In the 1830s, Mr Cobbe sold the finest picture in his collection, a large landscape, in order to rebuild the houses on their mountain estates. It fetched £3,000 at auction, about £300,000 in today's money.

Charles Cobbe died in 1857 and was succeeded by his son, another Charles.

He, in turn died in 1886 leaving no male issue - his estate passing to his wife for her lifetime.

Prior to her death she had persuaded Thomas Maberley Cobbe, a grandnephew of her late husband, to return to Newbridge from America to take over the estate.

He died young in 1914 leaving two infant children, Thomas and Francis, the latter dying in 1949.

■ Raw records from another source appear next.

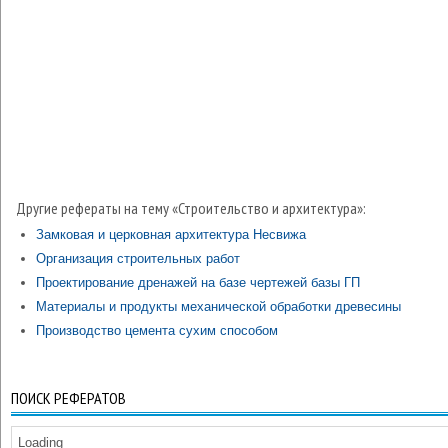
Другие рефераты на тему «Строительство и архитектура»:
Замковая и церковная архитектура Несвижа
Организация строительных работ
Проектирование дренажей на базе чертежей базы ГП
Материалы и продукты механической обработки древесины
Производство цемента сухим способом
ПОИСК РЕФЕРАТОВ
Loading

Thomas did not marry and on his death, in 1985, he was succeeded by Francis's family, Hugh, Alec and Mary.


*****

IN 1986, Newbridge, complete with many of the original contents on loan, passed from the Cobbe family to Dublin County Council.

The Cobbe family continue to reside at Newbridge House from time to time, due to a unique arrangement which had been entered into between the family and the Council.

The family have use of what had been their dining-room for entertaining; and they can stay upstairs in their own bedrooms.


On display in the coach-house is the magnificent state coach made in London, in 1790, for John FitzGibbon, 1st Earl of Clare, Lord Chancellor of Ireland and a relation of the Cobbes.

The coach had been painted black until restored by the Irish National Museum to its former golden magnificence ~ even the fresco panels had been painted out, probably for the funeral of Queen Victoria.